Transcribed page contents
######
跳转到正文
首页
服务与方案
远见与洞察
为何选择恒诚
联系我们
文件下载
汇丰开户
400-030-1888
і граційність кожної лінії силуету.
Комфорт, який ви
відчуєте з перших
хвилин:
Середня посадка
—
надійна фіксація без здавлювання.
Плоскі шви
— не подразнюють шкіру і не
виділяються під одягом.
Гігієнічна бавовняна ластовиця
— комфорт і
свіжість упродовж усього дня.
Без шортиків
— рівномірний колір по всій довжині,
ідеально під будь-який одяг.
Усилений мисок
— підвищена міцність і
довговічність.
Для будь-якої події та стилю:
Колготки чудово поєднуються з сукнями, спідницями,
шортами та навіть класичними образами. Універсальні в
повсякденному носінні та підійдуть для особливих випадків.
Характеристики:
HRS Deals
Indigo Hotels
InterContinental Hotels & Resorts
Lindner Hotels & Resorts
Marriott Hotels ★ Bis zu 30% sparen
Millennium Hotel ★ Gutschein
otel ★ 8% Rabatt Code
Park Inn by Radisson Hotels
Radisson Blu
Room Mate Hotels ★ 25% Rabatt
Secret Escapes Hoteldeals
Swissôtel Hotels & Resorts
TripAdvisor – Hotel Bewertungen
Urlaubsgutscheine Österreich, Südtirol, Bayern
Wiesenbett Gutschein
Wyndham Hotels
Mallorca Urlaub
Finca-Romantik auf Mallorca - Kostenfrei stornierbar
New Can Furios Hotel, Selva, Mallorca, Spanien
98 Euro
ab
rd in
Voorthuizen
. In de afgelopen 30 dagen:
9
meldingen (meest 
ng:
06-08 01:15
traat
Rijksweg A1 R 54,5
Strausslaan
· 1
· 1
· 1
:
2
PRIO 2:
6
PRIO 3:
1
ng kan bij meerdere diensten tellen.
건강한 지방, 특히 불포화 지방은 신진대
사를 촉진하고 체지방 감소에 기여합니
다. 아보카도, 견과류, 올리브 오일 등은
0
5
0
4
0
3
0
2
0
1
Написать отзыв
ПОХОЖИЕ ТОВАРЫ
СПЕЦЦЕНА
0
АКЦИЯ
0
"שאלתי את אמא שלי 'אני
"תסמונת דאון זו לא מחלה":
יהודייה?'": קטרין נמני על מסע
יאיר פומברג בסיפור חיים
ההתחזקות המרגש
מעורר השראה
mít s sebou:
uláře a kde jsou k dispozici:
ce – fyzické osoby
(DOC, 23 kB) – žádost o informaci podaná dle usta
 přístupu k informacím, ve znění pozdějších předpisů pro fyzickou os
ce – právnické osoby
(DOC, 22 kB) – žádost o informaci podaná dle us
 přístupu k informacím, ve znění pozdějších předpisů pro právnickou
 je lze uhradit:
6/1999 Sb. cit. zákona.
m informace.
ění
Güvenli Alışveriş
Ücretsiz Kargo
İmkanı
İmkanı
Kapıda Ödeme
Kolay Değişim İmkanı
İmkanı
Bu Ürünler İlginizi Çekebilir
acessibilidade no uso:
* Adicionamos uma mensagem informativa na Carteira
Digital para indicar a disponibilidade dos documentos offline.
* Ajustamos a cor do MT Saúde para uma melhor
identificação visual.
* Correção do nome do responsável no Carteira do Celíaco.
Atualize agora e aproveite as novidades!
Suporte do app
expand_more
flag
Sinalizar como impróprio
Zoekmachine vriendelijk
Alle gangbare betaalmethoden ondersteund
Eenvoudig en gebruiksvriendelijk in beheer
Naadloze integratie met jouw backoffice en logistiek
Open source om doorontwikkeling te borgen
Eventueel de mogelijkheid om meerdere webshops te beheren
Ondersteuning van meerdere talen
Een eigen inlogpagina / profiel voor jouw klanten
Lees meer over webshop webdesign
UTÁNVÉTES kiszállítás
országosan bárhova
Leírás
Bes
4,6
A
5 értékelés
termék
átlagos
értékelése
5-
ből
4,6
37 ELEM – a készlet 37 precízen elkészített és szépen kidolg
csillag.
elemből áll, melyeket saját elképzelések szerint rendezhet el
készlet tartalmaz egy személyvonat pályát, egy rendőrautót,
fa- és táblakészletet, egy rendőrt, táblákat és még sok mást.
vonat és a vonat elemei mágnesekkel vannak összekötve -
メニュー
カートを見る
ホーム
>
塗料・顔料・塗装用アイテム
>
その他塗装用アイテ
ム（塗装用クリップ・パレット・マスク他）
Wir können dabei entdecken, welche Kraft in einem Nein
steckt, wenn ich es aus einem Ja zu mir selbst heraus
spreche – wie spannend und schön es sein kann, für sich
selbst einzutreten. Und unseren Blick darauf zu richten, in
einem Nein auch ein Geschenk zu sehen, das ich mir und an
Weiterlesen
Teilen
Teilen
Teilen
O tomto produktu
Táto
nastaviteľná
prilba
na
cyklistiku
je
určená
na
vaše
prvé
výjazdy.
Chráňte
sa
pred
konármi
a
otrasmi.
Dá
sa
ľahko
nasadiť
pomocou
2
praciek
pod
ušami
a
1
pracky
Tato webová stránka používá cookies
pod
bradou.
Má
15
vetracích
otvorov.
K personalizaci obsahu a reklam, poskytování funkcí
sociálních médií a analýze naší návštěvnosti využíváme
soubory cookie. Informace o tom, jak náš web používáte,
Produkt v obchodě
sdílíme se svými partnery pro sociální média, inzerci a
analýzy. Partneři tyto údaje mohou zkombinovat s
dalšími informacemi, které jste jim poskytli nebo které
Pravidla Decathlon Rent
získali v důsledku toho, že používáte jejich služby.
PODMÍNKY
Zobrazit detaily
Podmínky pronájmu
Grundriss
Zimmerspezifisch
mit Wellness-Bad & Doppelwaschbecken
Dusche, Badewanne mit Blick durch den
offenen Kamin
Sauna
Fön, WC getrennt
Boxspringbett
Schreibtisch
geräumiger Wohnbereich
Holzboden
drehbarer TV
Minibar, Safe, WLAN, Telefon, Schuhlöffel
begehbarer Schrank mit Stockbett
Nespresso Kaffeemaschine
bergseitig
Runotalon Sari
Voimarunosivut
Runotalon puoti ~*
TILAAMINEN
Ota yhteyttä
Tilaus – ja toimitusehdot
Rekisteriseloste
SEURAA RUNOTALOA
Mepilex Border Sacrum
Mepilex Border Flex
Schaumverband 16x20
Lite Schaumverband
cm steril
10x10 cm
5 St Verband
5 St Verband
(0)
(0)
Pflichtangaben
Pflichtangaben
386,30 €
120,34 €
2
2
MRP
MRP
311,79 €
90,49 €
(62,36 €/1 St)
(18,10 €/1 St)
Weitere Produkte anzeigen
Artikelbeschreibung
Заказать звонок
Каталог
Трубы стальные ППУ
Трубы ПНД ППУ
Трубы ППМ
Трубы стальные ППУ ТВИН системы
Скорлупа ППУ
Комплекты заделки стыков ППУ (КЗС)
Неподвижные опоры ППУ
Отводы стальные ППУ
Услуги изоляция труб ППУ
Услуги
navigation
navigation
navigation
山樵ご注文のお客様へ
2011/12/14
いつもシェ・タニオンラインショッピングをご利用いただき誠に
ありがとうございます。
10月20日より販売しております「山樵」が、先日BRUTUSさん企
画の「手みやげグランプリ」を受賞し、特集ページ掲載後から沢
######
> TASK ITEM
Give again, exactly as written, every line from the first one above through the line that has "TripAdvisor – Hotel Bewertungen" in it.

> YOUR RESPONSE
跳转到正文
首页
服务与方案
远见与洞察
为何选择恒诚
联系我们
文件下载
汇丰开户
400-030-1888
і граційність кожної лінії силуету.
Комфорт, який ви
відчуєте з перших
хвилин:
Середня посадка
—
надійна фіксація без здавлювання.
Плоскі шви
— не подразнюють шкіру і не
виділяються під одягом.
Гігієнічна бавовняна ластовиця
— комфорт і
свіжість упродовж усього дня.
Без шортиків
— рівномірний колір по всій довжині,
ідеально під будь-який одяг.
Усилений мисок
— підвищена міцність і
довговічність.
Для будь-якої події та стилю:
Колготки чудово поєднуються з сукнями, спідницями,
шортами та навіть класичними образами. Універсальні в
повсякденному носінні та підійдуть для особливих випадків.
Характеристики:
HRS Deals
Indigo Hotels
InterContinental Hotels & Resorts
Lindner Hotels & Resorts
Marriott Hotels ★ Bis zu 30% sparen
Millennium Hotel ★ Gutschein
otel ★ 8% Rabatt Code
Park Inn by Radisson Hotels
Radisson Blu
Room Mate Hotels ★ 25% Rabatt
Secret Escapes Hoteldeals
Swissôtel Hotels & Resorts
TripAdvisor – Hotel Bewertungen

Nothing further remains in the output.